So I can’t really vouch for these stats and I found them on the Shaw List serv. But they are very interesting and hopeful.
via The Monkey Cage: A Colorful Race.
That’s what makes work now underway by Georgetown graduate student Lindsay Pettingill intriguing. Pettingill collected all of the calls made to D.C.’s 311 hotline—over 1.5 million calls in all—from 2000-2009. These calls are service requests, and the District tracks its response times to each request. Pettingill shows below how these response times vary both by ward and by year.
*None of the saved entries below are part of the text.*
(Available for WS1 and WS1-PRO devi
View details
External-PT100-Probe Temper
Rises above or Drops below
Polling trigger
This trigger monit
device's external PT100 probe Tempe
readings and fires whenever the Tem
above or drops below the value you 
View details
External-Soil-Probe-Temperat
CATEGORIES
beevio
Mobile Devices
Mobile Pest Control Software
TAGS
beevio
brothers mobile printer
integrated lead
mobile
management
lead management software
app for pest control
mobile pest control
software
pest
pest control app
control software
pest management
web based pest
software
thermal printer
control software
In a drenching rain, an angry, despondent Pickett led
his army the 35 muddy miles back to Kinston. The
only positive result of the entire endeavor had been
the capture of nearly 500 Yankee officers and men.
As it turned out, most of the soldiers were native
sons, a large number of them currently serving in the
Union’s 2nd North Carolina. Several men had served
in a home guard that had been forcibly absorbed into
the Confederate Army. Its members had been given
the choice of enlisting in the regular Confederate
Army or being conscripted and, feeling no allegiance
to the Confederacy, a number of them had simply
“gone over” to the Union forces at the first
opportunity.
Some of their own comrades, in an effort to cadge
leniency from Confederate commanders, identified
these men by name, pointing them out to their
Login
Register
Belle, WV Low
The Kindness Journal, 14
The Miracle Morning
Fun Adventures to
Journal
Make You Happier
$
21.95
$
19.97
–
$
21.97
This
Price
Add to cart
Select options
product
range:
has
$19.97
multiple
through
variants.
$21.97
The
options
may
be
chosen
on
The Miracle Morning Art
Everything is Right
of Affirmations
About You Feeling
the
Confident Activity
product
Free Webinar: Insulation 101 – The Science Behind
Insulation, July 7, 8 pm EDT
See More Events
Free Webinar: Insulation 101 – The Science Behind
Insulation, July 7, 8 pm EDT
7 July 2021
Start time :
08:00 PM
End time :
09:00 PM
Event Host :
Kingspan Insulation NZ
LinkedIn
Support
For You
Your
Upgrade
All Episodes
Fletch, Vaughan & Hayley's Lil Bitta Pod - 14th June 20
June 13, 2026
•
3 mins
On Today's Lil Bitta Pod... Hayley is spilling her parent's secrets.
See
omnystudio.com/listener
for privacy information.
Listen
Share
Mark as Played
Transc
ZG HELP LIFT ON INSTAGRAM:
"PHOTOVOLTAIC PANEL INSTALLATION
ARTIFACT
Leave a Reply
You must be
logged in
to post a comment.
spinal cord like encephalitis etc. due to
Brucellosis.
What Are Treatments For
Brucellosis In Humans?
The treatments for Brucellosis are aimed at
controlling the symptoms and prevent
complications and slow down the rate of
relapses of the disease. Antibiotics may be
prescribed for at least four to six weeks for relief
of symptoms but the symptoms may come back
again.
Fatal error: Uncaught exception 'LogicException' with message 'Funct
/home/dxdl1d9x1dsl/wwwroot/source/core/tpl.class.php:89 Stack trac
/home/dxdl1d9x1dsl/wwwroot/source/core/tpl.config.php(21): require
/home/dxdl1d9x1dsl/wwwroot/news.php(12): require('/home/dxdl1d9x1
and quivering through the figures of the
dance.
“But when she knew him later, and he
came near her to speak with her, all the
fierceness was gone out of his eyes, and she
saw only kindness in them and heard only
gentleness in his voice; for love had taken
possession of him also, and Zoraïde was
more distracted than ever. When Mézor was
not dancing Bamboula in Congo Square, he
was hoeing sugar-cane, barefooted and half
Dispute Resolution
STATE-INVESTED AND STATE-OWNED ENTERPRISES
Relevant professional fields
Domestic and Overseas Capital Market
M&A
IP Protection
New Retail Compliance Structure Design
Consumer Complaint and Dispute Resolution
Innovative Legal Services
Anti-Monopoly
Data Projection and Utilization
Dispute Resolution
First, we see substantial improvement in average response times. In 2000, it was taking the District upwards of 40 days to respond. By 2009, that figure was down to 11 on average. Most of the decline took place during the tenure of Anthony Williams, Fenty’s predecessor. The other key fact: response times across neighborhoods have converged over the years, with just two days separating the neighborhood with the longest response time from the neighborhood with the shortest response time in 2009. Calls from the heavily black neighborhoods like Berry Farm and Kenilworth don’t seem to go unanswered. In fact, it was the predominantly white neighborhoods in Northwest that initially saw the slowest response times, although those gaps have closed. Of course, this is not the only metric of bias in District services—and capital projects could tell a very different story. But if you see a broken meter outside the Woodley Park Marriott, don’t expect special service because of that green Fenty sign on the nearby lawn.